I have seen some indication of issues with I2C rise time requirements for this IC and will be investigating on that direction now. Specs say rise time < 0.3us and I2C bus freq < 400Khz. AtMega328 is max 400Khz I2C, so it should not be an issue, but who knows!

nilonha:
I have seen some indication of issues with I2C rise time requirements for this IC and will be investigating on that direction now. Specs say rise time < 0.3us and I2C bus freq < 400Khz. AtMega328 is max 400Khz I2C, so it should not be an issue, but who knows!

It could be an issue. You reported that the temperature reading was few degrees off, and you also received wrong values from the Config, and ID Registers. Try with Arduino UNO. The default speed of UNO is 100 kHz. Until you become successful in the acquisition of correct ID and Config. values from the sensor, you should not use this sensor for temperate measurement in your intended project; because, there is something that is not really right!

Feedback on I2C bus speed investigation.
Thought I had this taken care of, I really did, but ..
In summary, I2C bus from arduino was crap, huge rising time with high state not even reaching 5V.
I tested both default 400Khz and 100Khz, both garbage. Used Wire.setClock() for selecting the frequency.
I was using 10K resistors for the pull-up. After changing it to 1K, things became much better with reasonable time rise and 5V high state.
But all this didn't do a dent on fixing the issue :confused:
Note that the above was observed on I2C bus with arduino stand alone, not connected to ADT7410. Just the external pull-up resistors. That indicates that arduino board is to blame for the crappy wave forms, somehow having a high internal capacitance that is affecting the switching response.
After further testing with other arduino boards (nano and micro) without success, noticed that reading of reg 0x03 (supposedly reg 0x03) was changing with temperature :angry: . So all this time, I have been reading reg 0x00, which is the MSB for the internal ADC on the 7410.
Conclusion so far is that the write commands are not working, 7410 points to reg 0x00 by default at start-up and that is what has been read so far. Reading command is of course working.
Saga continues...

Do you have any other sensor like BME280 or DS1307/DS3231 RTC Modules? Please, operate these devices before blaming the Arduino.

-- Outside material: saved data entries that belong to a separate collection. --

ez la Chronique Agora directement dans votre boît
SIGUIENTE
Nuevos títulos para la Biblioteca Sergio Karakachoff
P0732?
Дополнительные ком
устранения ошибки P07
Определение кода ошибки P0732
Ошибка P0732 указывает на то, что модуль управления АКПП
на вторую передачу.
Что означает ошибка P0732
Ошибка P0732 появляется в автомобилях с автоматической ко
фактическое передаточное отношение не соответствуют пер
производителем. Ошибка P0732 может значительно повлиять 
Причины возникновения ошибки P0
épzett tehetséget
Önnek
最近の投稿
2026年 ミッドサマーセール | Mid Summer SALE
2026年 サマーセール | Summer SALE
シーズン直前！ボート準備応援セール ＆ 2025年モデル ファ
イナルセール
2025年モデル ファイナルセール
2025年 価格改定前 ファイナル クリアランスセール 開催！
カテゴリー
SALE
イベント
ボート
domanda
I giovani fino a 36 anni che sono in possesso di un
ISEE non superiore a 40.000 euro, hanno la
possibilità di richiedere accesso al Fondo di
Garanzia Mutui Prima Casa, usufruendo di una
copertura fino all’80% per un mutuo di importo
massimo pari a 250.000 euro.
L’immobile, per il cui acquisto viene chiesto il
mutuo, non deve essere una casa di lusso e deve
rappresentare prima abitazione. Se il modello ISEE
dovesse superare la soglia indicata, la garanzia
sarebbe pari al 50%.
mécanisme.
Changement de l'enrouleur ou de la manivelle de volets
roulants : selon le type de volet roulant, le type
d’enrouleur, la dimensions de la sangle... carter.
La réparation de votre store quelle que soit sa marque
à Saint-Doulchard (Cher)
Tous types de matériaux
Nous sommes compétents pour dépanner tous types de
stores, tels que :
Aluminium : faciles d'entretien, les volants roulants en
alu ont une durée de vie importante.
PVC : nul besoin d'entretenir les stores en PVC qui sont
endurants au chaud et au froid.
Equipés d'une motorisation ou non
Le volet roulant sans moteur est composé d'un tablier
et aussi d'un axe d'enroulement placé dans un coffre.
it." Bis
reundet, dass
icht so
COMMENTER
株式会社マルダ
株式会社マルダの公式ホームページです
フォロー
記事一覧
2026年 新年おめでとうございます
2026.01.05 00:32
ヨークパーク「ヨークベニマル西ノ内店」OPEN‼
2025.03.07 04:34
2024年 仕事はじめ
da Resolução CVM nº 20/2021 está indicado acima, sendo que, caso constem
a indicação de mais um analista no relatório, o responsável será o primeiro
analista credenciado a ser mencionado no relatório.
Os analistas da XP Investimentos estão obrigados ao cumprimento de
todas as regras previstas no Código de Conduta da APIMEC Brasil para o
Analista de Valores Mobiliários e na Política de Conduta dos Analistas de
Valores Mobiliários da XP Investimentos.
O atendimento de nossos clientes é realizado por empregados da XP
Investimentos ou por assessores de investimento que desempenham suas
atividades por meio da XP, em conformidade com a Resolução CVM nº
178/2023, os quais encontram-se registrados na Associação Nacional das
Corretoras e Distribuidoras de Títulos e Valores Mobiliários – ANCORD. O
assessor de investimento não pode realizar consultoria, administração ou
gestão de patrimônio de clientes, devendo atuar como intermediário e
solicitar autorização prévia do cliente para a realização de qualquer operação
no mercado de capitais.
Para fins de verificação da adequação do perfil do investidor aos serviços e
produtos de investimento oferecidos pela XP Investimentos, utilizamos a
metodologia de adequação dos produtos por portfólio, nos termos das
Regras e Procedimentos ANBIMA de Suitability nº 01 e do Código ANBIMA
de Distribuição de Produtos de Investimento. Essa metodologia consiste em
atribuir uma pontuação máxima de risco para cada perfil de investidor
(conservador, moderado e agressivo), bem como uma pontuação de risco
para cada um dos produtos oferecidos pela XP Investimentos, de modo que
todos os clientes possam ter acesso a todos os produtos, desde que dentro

I have started believing that the ADT7410 sensors that you own could be belonging to a 'defective batch'.

GolamMostafa:
Do you have any other sensor like BME280 or DS1307/DS3231 RTC Modules? Please, operate these devices before blaming the Arduino. I have started believing that the ADT7410 sensors that you own could be belonging to a 'defective batch'.

Copy that. I don't think that arduino is the problem here, specially after changing the pull-up res to 1K and 100Khz bus. Either the IC has some specific requirements that are not shown on the spec sheet or Errata yet to be corrected, or a bad batch, like you suggested.